On nous épargne les échecs les plus affligeants. Car les enfants disparus n'auront jamais eu l'occasion de consigner par écrit leurs expériences.
On peut seulement imaginer ce que furent leurs souffrances.
Et dans une certaine mesure, les textes des « rescapés » nous aident à le faire.

DE L’HOMME « FILS DE SES ŒUVRES »
A L’HOMME « ŒUVRE DE LUI-MÊME »

Entrant dans le XXe siècle, le monde arabe s’engageait également dans la modernité. Pour la première génération d’écrivains qui laissèrent leur autobiographie, la quête identitaire était également celle d’un moi rationnel, cohérent et unifié.
A l’époque moderne, le sujet autobiographique prit la forme de l'individu
souverain, selon le paradigme du self-made man (plus tard, de la self-made woman). Implicitement cette évolution reposait sur le darwinisme,
l'empirisme et le positivisme.

La classique histoire de vie reprenait le schéma de l'intrigue romantique : aventure, victoire, récompense. Cette structure sous-tend, par exemple, l'autobiographie par excellence des lettres arabes modernes, Le Livre des jours de Taha Hussein (3 volumes publiés en 1929, 1939 et 1967). Dans ce cas, la cécité, plus que la pauvreté, constitue le handicap que doit surmonter le jeune héros, et c’est elle qui devient le moteur de son venture. Son itinéraire l'emmène de l'école coranique, dans son village, au Caire, où il affronte les cheikhs rétrogrades de l'université Al-Azhar. Pour finir, son intelligence supérieure se voit reconnue et il est admis dans les plus hautes sphères de la société.

A mon sens, le très grand succès du Livre des jours ainsi que l'attrait dont bénéficient toujours les nombreuses œuvres du même genre qui s’écrivent encore sont sans doute dus à l'utilisation de cette intrigue modèle : la recherche couronnée de succès.
Quête de l'identité, du nom et de la gloire, par laquelle s’expriment les désirs secrets du lecteur qui souhaite dépasser ses origines et voir ses mérites reconnus par la société.
C’est l'histoire de la victoire de David sur Goliath, et la sympathie des lecteurs va naturellement à celui qui apparaît comme le plus faible.

Les générations suivantes ont construit un représentation plus sociologique du moi. Jouissant d’une indépendance relative, l’individu voyait sa trajectoire personnelle influencée par des événements socio-politiques qui échappaient largement à son contrôle.

L'identité d’une personne était façonnée par l'interaction du moi et de la société, fruit d’une négociation entre un noyau dur, « le vrai moi », et le monde extérieur. La sociologie recevait le soutien de la psychologie grâce à l’alliance de Marx et de Freud.

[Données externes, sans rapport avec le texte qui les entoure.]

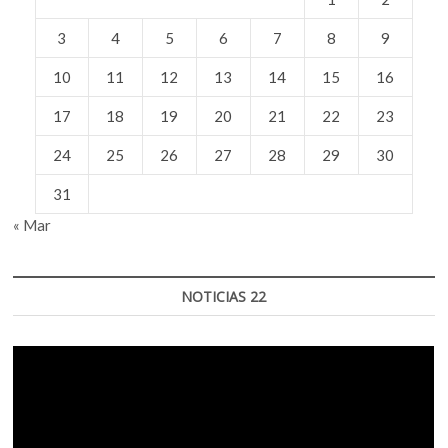
3
4
5
6
7
8
9
10
11
12
13
14
15
16
17
18
19
20
21
22
23
24
25
26
27
28
29
30
31
« Mar
NOTICIAS 22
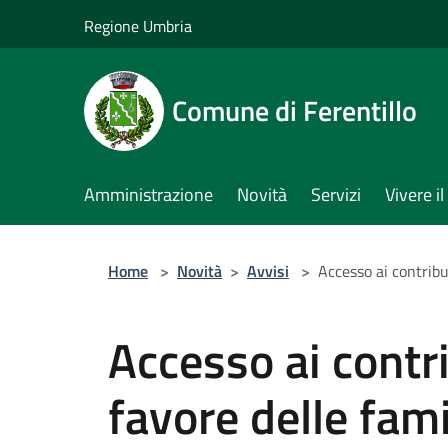
Salta al contenuto principale
Regione Umbria
Comune di Ferentillo
Amministrazione
Novità
Servizi
Vivere 
Home
>
Novità
>
Avvisi
>
Accesso ai contrib
Accesso ai contr
favore delle fam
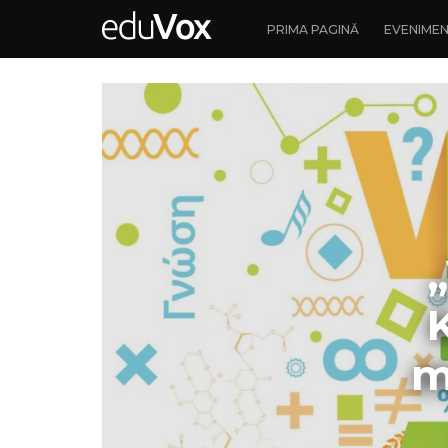
PRIMA PAGINĂ
EVENIME
K
m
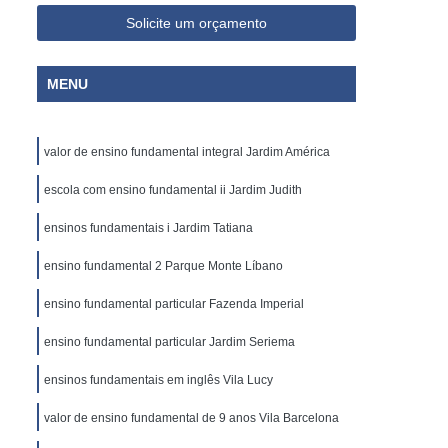
Solicite um orçamento
MENU
valor de ensino fundamental integral Jardim América
escola com ensino fundamental ii Jardim Judith
ensinos fundamentais i Jardim Tatiana
ensino fundamental 2 Parque Monte Líbano
ensino fundamental particular Fazenda Imperial
ensino fundamental particular Jardim Seriema
ensinos fundamentais em inglês Vila Lucy
valor de ensino fundamental de 9 anos Vila Barcelona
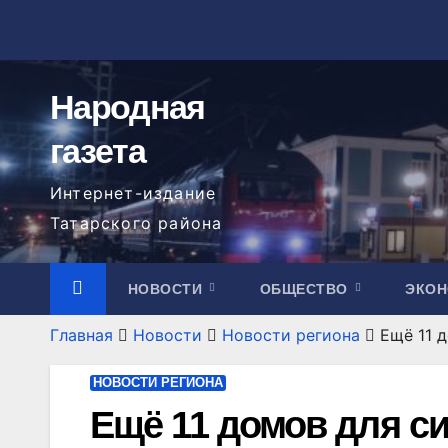
Перейти
к
содержимому
Народная
газета
Интернет-издание
Татарского района
НОВОСТИ
ОБЩЕСТВО
ЭКО
Главная
Новости
Новости региона
Ещё 11 
НОВОСТИ РЕГИОНА
Ещё 11 домов для с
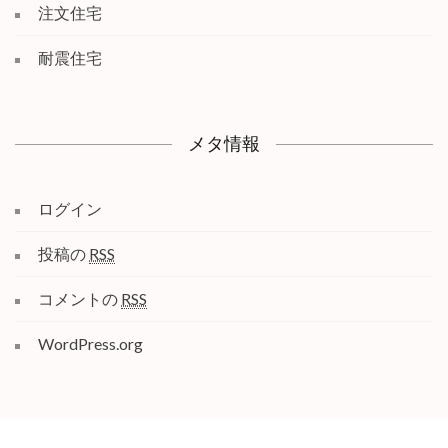
注文住宅
耐震住宅
メタ情報
ログイン
投稿の
RSS
コメントの
RSS
WordPress.org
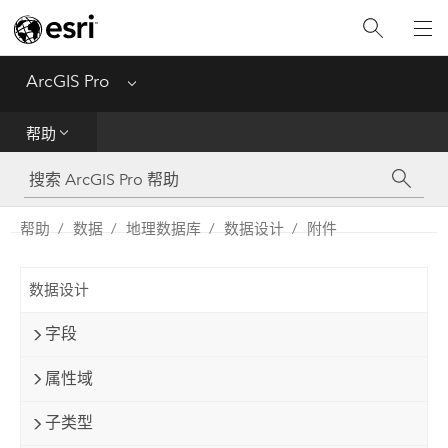
入门
ArcGIS Pro
Menu
帮助
帮助
工具参考
Python
帮助
数据
地理数据库
数据设计
附件
SDK
数据设计
Migrate from ArcMap
字段
属性域
子类型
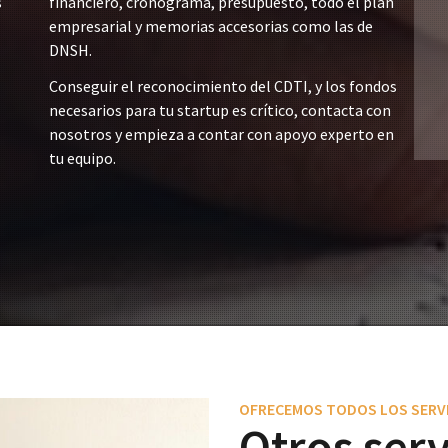
s
financiero, cronograma, presupuesto, todo el plan
empresarial y memorias accesorias como las de
DNSH.
Conseguir el reconocimiento del CDTI, y los fondos
necesarios para tu startup es crítico, contacta con
nosotros y empieza a contar con apoyo experto en
tu equipo.
OFRECEMOS TODOS LOS SERVI
Otros serv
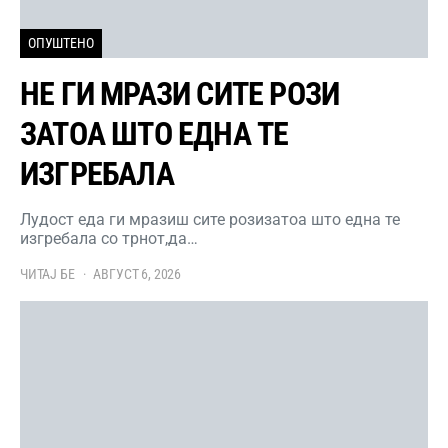
ОПУШТЕНО
НЕ ГИ МРАЗИ СИТЕ РОЗИ
ЗАТОА ШТО ЕДНА ТЕ
ИЗГРЕБАЛА
Лудост еда ги мразиш сите розизатоа што една те
изгребала со трнот,да…
ЧИТАЈ БЕ
АВГУСТ 6, 2026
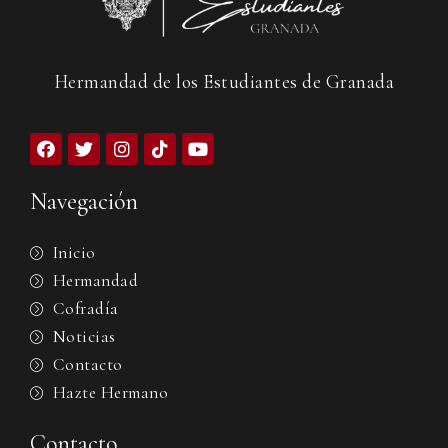
Hermandad de los Estudiantes de Granada
Navegación
Inicio
Hermandad
Cofradía
Noticias
Contacto
Hazte Hermano
Contacto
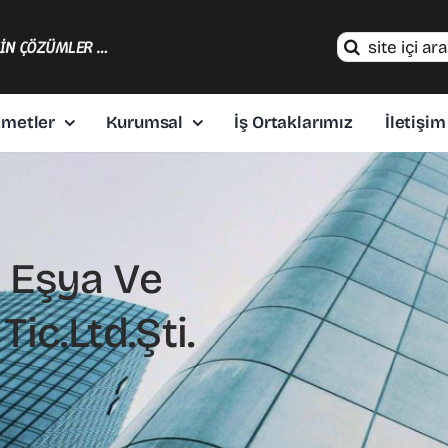
Search
ÇİN ÇÖZÜMLER …
for:
zmetler
Kurumsal
İş Ortaklarımız
İletişim
 Eşya Ve
ic.Ltd.Şti.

La famille était perçue comme une réplique en miniature de la société, et l'éducation,comme une autre forme de contrainte sociale. L'idée d'un moi vierge, d'un « Je » originel, intact mais unifié, continuait à prévaloir.

La mission de l'écrivain consistait à mettre en évidence comment ce moi originel avait été détruit par la société autoritaire – par la famille patriarcale — ou bien encore, peut-être, sauvé grâce aux efforts et à la lutte courageuse de l'individu concerné. L'autobiographie déjà mentionnée de Hisham Sharabi offre un bon exemple de cette manière de se percevoir soi-même.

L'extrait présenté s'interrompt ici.